> _SOURCE DATA_

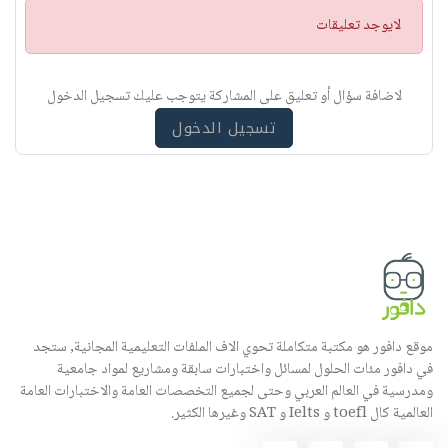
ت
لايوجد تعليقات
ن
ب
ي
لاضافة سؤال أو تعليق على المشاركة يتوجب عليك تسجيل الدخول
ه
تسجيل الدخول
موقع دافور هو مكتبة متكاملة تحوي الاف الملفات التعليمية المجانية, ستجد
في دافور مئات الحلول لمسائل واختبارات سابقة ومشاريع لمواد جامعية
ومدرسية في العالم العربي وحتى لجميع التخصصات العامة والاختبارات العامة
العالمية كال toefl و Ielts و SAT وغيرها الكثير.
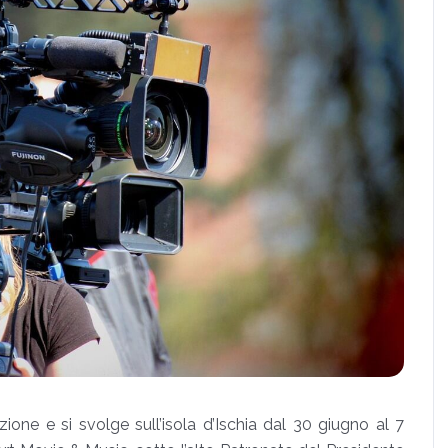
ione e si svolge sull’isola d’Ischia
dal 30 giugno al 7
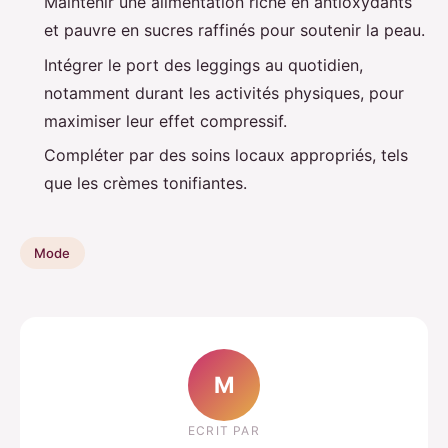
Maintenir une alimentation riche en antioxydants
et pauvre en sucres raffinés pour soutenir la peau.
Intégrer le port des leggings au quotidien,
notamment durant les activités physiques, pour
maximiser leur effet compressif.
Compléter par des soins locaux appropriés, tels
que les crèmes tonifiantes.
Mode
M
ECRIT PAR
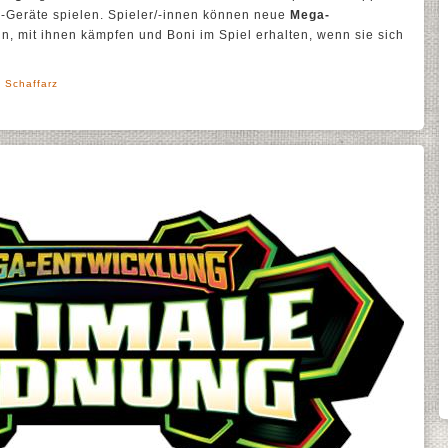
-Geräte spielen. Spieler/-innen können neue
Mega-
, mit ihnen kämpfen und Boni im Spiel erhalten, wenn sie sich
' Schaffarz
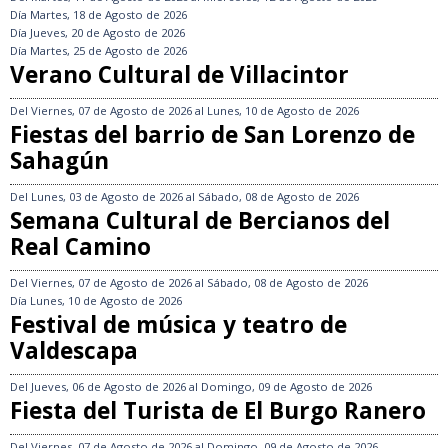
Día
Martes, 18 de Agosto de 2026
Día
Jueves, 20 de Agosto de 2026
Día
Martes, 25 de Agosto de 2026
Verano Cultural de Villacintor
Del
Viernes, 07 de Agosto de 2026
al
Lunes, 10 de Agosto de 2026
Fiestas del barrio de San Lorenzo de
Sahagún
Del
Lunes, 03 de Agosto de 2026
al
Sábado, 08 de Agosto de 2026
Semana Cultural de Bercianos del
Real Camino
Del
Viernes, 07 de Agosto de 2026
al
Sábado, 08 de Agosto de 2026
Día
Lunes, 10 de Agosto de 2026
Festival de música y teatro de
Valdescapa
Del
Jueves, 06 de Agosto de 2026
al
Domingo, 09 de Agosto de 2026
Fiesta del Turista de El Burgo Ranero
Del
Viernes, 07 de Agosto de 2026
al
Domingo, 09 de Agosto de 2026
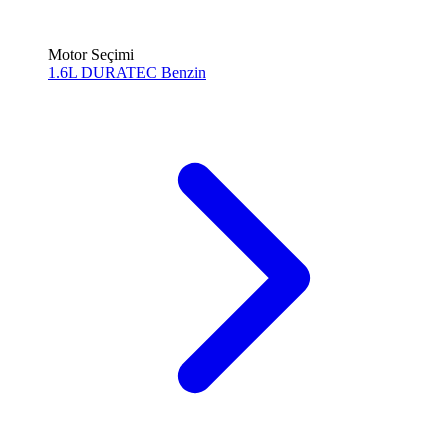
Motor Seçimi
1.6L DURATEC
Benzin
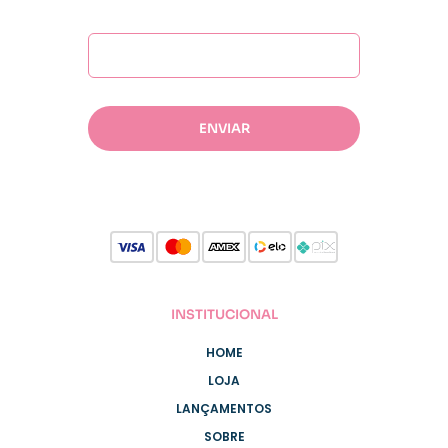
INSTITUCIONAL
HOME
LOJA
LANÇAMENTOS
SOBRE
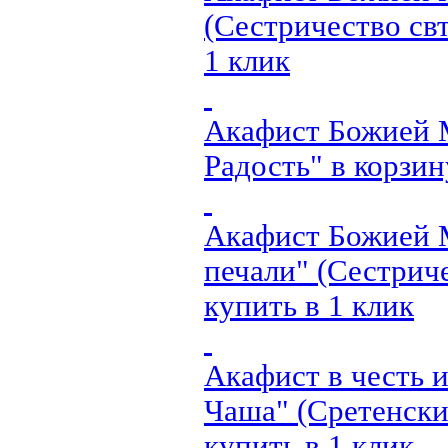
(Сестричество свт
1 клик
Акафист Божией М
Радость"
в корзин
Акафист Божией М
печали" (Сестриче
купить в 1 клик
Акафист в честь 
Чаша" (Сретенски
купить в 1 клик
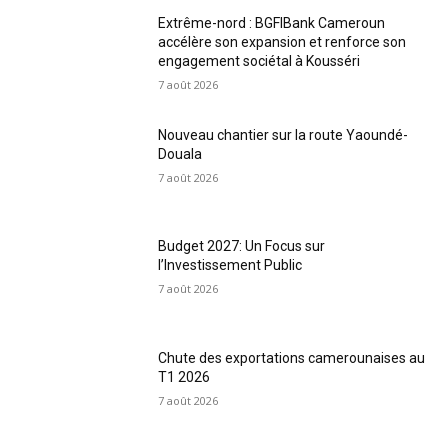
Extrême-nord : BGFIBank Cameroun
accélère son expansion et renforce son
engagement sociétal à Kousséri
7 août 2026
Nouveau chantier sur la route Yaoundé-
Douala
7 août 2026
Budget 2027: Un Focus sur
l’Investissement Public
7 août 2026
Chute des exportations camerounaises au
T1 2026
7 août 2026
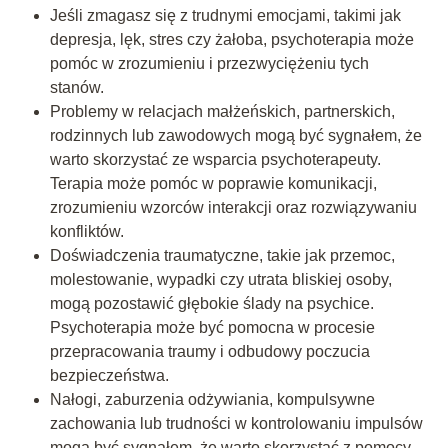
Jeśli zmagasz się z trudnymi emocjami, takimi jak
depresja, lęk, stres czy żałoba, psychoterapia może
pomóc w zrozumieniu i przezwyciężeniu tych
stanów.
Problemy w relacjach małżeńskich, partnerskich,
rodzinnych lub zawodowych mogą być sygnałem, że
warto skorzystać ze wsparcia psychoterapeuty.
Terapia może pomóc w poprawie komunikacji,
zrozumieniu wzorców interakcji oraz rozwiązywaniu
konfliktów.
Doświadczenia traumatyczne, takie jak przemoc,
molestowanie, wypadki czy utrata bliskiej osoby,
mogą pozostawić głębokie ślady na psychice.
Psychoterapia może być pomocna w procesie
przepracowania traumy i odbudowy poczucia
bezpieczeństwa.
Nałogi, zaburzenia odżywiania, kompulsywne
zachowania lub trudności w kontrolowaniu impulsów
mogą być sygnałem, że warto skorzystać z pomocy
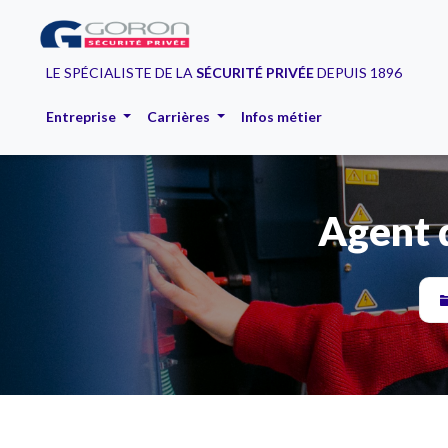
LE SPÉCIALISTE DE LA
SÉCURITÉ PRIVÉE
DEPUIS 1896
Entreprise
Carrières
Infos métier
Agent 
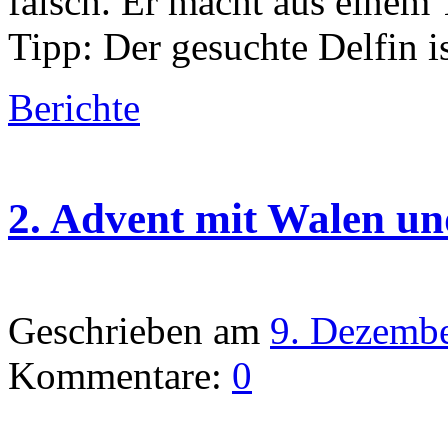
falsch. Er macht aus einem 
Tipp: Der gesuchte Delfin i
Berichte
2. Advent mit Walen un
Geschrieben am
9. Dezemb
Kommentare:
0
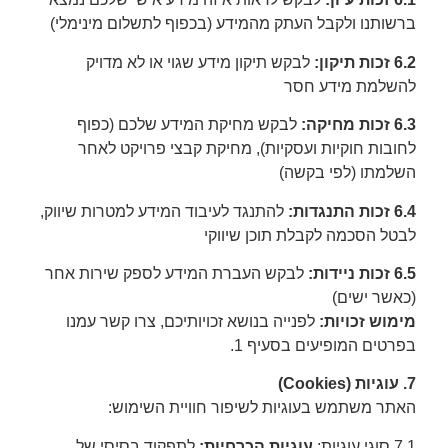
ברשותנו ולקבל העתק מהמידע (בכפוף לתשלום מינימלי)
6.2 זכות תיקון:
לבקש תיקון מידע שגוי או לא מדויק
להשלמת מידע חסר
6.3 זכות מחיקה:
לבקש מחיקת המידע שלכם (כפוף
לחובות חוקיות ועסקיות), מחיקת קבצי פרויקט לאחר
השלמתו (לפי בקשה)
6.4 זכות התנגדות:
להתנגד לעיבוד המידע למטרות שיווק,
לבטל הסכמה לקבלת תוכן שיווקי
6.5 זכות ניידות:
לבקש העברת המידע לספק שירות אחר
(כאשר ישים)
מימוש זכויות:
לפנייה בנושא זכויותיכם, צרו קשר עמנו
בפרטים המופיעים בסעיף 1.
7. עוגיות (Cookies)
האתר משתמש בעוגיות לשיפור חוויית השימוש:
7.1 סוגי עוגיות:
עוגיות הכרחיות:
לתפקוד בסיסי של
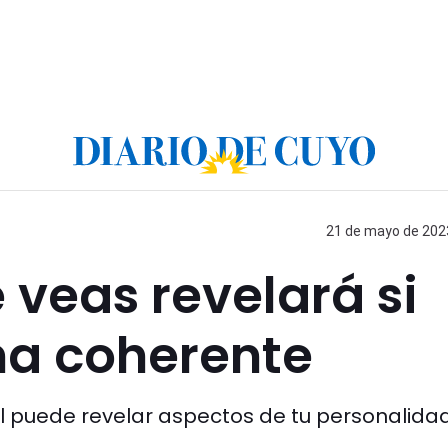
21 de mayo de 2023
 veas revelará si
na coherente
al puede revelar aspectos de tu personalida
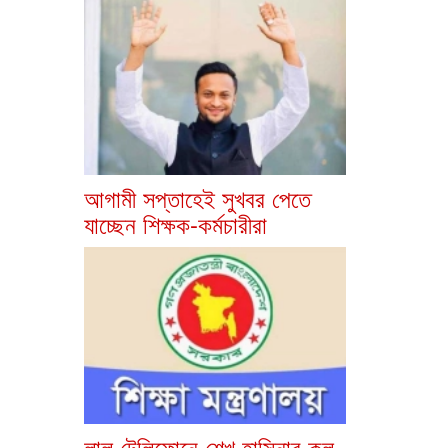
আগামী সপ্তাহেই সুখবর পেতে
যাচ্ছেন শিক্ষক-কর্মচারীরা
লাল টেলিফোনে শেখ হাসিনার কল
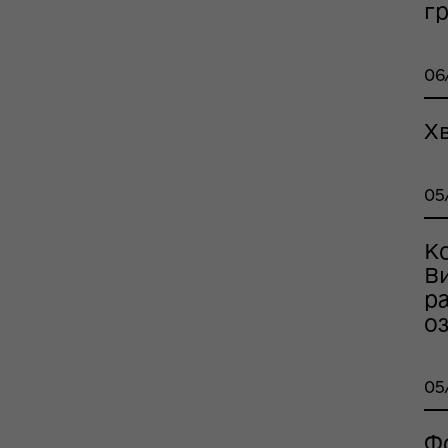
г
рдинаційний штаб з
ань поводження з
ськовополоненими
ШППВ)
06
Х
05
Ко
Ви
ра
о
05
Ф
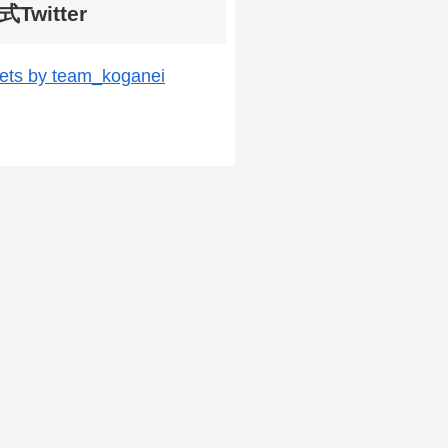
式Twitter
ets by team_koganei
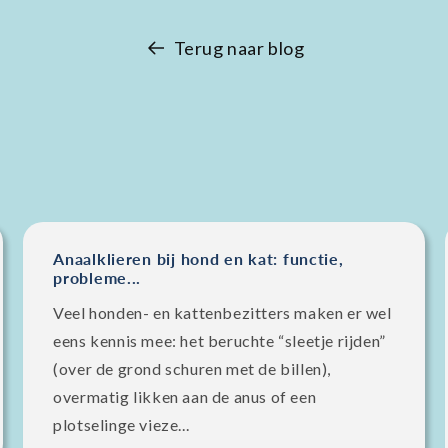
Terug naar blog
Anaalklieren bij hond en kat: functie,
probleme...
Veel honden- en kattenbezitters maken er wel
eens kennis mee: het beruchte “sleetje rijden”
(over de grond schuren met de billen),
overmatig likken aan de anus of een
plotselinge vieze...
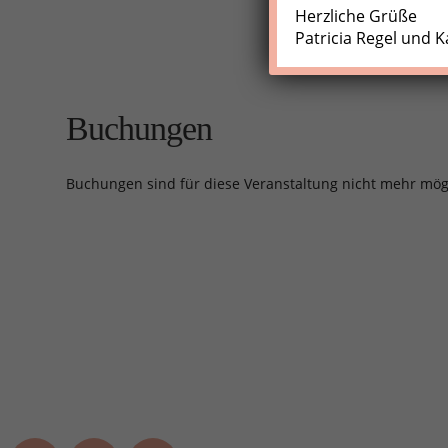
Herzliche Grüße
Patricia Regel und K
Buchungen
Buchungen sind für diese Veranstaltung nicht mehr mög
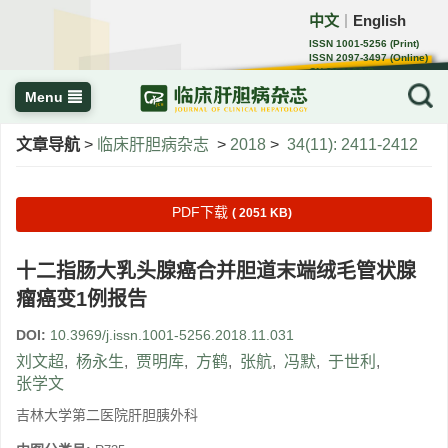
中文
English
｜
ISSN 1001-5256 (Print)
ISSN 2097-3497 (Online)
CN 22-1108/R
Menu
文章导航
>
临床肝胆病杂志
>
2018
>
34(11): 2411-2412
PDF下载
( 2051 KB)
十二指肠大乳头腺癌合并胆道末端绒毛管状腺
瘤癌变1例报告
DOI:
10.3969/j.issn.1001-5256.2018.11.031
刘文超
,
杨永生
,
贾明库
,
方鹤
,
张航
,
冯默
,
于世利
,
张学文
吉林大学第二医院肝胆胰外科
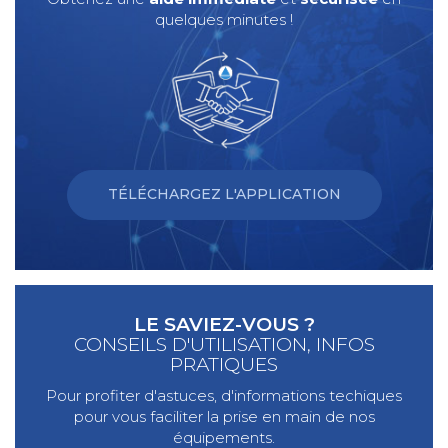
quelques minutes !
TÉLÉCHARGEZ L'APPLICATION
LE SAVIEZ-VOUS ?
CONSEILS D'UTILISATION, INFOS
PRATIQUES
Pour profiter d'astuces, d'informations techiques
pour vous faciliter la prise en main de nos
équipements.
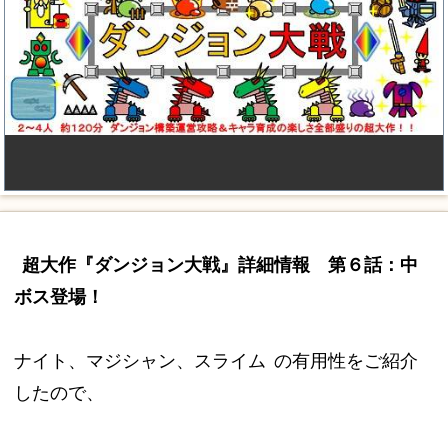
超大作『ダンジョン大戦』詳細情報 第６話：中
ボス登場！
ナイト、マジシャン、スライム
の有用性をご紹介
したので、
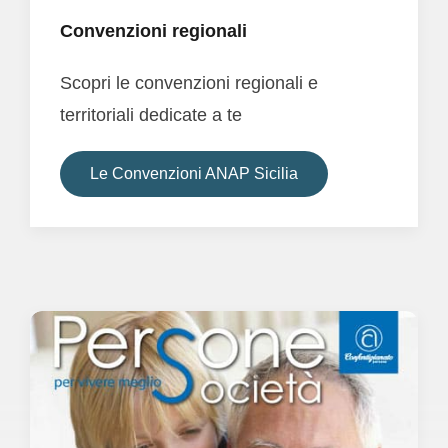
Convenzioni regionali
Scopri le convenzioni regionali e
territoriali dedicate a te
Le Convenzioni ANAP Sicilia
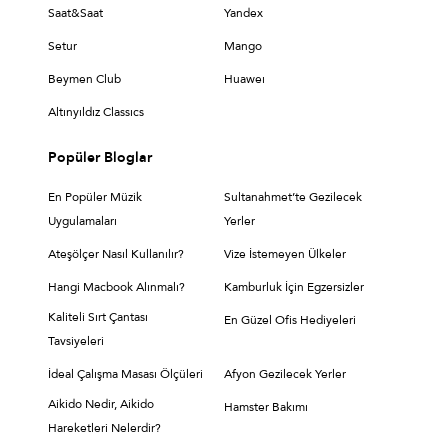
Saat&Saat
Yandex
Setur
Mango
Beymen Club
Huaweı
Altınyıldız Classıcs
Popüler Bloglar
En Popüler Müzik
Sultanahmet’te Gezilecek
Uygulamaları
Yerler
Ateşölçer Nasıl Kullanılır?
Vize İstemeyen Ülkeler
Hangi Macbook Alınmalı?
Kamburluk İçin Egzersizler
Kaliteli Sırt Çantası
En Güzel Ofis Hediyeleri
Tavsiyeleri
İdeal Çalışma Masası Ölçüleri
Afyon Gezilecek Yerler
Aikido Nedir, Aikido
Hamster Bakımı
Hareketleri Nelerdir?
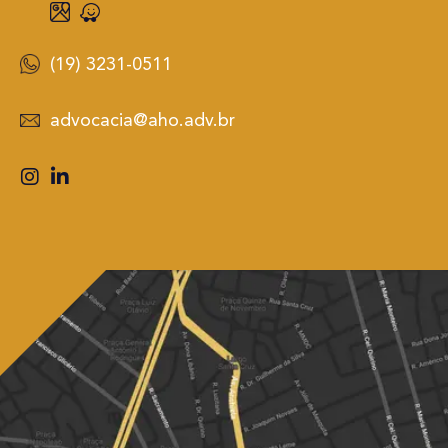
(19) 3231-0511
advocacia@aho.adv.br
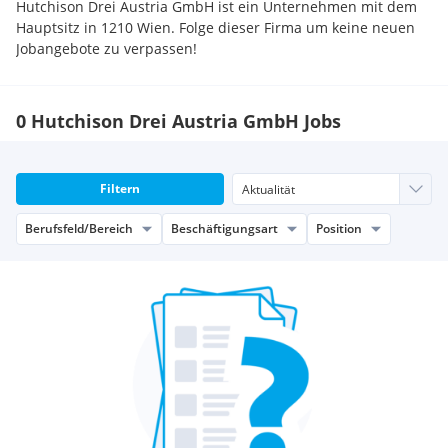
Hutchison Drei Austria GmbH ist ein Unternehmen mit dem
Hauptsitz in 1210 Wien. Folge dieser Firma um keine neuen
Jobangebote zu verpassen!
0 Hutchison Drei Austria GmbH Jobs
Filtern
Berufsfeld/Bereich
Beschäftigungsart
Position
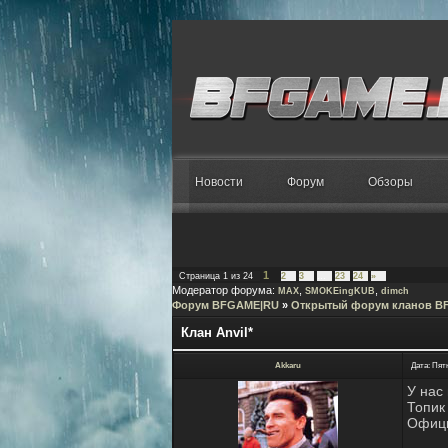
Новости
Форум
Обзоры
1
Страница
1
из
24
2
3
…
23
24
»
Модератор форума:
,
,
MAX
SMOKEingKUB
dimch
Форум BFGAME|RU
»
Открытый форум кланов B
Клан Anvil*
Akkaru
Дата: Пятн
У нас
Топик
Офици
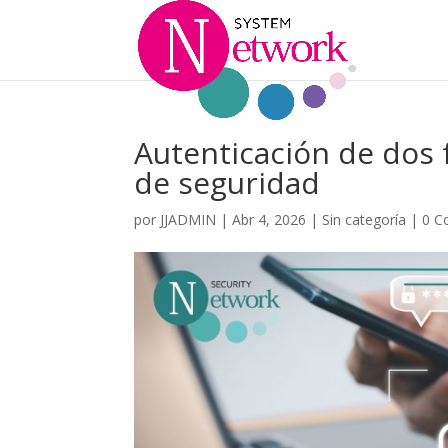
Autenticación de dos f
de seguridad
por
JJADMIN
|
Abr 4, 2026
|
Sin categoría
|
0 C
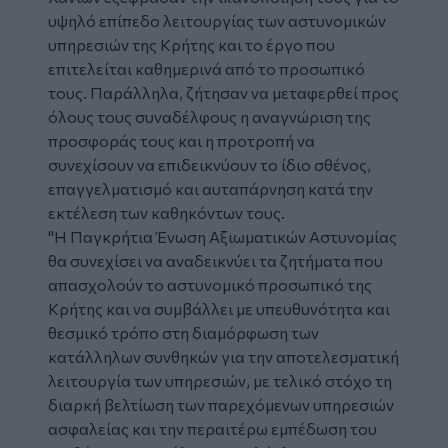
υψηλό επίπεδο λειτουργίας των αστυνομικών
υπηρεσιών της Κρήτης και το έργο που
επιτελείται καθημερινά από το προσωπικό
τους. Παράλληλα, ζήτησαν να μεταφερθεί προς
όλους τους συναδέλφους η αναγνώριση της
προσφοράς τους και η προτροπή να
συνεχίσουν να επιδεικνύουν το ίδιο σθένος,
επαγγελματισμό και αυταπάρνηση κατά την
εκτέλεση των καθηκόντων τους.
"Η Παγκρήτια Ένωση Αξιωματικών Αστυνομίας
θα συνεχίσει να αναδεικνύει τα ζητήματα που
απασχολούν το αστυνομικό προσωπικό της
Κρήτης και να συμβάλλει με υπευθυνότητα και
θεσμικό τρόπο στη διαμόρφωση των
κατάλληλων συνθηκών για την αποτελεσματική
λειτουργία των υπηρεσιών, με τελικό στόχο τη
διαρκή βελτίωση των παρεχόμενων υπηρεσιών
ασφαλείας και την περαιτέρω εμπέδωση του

> _ACTIVITY_
Please filter the entries for the word "sygnałem" and copy the lines that have it.

> _RESULT OF THE TASK_
rodzinnych lub zawodowych mogą być sygnałem, że
mogą być sygnałem, że warto skorzystać z pomocy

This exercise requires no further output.